Two political scientists, professors Erik Bleich and Maurits van der Veen, “conclusively” found that coverage of Muslims is “overwhelmingly” more negative on average in comparison to other ethnic groups after analyzing over 784,000 newspaper articles published over 21 years.
The professors looked at 256,000 articles from the United States and 528,000 British, Canadian and Australian publications from 1996 to 2016 before reaching the conclusion.
In other words, the research found that Muslims are “systematically” misrepresented more than others in the Western press, which in turn leads to anti-Muslim sentiment detrimentally affecting Muslims in Western countries.
The academics’ findings were reported on conversation.com in an article penned by the authors.
“Our central finding is that the average article mentioning Muslims or Islam in the United States is more negative than 84% of articles in our random sample.
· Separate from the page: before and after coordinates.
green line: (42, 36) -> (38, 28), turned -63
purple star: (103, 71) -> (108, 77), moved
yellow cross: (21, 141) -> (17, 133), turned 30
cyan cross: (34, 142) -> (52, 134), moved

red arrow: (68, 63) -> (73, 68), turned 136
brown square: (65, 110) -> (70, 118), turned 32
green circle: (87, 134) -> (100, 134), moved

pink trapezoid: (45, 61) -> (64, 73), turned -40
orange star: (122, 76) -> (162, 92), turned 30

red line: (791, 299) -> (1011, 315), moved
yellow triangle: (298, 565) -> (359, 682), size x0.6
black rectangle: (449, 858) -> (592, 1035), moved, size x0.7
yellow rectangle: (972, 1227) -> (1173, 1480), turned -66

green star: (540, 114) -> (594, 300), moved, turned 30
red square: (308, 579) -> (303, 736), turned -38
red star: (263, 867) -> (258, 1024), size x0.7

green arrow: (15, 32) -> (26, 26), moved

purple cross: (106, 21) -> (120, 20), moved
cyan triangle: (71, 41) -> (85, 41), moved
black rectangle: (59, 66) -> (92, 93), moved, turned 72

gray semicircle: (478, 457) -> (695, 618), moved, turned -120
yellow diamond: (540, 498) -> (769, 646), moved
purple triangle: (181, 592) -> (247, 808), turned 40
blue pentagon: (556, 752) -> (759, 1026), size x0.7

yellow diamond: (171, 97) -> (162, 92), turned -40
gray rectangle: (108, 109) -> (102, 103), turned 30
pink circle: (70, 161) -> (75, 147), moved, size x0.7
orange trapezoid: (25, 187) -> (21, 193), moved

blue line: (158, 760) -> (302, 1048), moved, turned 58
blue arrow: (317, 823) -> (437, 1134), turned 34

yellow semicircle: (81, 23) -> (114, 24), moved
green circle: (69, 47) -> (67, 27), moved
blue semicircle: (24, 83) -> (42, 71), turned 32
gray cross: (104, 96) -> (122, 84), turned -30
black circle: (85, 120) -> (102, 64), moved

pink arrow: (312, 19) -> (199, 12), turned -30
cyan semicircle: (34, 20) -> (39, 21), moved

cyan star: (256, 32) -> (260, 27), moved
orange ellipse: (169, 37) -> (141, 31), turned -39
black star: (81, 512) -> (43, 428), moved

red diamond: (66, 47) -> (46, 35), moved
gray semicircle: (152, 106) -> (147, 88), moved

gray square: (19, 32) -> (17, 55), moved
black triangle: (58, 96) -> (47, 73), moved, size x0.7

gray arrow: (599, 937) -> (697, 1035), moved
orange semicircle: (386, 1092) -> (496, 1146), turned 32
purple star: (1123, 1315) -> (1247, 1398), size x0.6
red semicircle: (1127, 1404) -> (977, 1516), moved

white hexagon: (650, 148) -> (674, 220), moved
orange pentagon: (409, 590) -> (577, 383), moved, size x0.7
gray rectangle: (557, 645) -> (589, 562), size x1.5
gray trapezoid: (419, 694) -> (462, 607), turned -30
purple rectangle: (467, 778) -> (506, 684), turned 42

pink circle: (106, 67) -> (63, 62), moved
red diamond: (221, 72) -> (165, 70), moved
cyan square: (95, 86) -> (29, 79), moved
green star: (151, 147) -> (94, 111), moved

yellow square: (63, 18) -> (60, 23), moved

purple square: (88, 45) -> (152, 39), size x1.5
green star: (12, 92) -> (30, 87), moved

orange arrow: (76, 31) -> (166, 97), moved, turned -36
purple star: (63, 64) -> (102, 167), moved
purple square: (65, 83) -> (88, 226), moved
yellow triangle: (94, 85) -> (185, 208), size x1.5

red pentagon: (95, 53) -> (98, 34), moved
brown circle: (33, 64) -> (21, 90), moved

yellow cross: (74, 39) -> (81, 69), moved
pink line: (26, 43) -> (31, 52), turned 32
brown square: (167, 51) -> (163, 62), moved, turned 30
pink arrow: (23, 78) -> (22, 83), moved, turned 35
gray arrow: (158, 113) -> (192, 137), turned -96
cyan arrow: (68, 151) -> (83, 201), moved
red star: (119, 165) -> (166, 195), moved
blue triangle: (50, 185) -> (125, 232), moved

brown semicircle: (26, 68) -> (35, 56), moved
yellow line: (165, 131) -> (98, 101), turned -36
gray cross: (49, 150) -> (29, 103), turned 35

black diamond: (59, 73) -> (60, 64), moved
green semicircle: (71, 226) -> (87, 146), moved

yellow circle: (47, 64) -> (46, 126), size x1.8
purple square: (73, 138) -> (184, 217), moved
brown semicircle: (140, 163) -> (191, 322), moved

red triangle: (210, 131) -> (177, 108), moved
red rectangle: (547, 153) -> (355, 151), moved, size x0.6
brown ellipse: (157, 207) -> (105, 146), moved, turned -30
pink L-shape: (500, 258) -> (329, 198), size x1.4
This means that one would likely have to read six articles in U.S. newspapers to find even one that was as negative as the average article touching on Muslims,” the academics wrote.

They found in the U.S. that articles mentioning Muslims were more likely to be negative compared to Catholics, Jews, Hindus or any other group. “The proportion of positive and negative articles was close to 50-50 (Catholics, Jews and Hindus). By contrast, 80% of all articles related to Muslims were negative,” they found.
The authors were “struck” by the divergence between how negatively Muslims are depicted by the mainstream media compared to other religions. “Our work shows that the media are not prone to publishing negative stories when they write about other minority religions, but they are very likely to do so when they write about Muslims,” they explained.
The study collected and analyzed articles from U.S., U.K, Australian and Canadian newspapers related to not only Muslims but also Catholics, Jews and Hindus, and made various comparisons of how the religions were represented in the articles based on religion and country.
Providing a concrete example of Islamophobic bias in a typical newspaper article about Muslims, the authors gave the following example: “Consider the following sentence that has the tone of the average Muslim article: ‘The Russian was made to believe by undercover agents that the radioactive material was to be delivered to a Muslim organization.’ This contains two highly negative words (‘undercover’ and ‘radioactive’) and implies that the ‘Muslim organization’ has nefarious goals.”
After the U.S., the authors then compared newspaper articles published in other Anglosphere Western countries – Australia, Canada and the U.K. – analyzing 528,444 articles and “found that the proportion of negative to positive articles in these countries was almost exactly the same as that in the United States.” They found that the percentage of newspaper articles mentioning the Muslim faith that are negative in the U.S., U.K., Canada and Australia are nearly the same, at 80%, 79%, 79% and 77% respectively.
Overall, they found an “overwhelmingly negative coverage” of Muslims in the U.S. U.K., Canada and Australia.
The study authors drew a link between negative coverage and harm to Muslims, referencing the results of previous studies. “Other studies that looked at the impact of negative information about Muslims also found an increase in support for policies that harm Muslims, such as secret surveillance of Muslim Americans or the use of drone attacks in Muslim countries,” they found.
The authors drew a recent real-world comparison mentioning the warm welcome Americans and Europeans gave the Ukrainians in 2022 that contrasts with the irregular and hostile policies toward Syrian refugees in the 2010s.
The authors believe that acknowledging and then addressing “the systemic negativity” of media coverage of Muslims and Islam is “vital” to combat the “widespread stigmatization” of Muslims.
The authors also called to “create opportunities for more humane policies that are fair to everyone regardless of their faith.”
Given the rapid increase in Islamophobic attacks in most Western countries in the past few years, and the important role of the media fuelling anti-Semitism before and during the Holocaust, the authors' concerns and advice, based on extremely strong evidence, should be urgently acted upon. This is important because the clear trajectory of the Islamophobic trend is moving further vilification and violence against Muslims living in the West.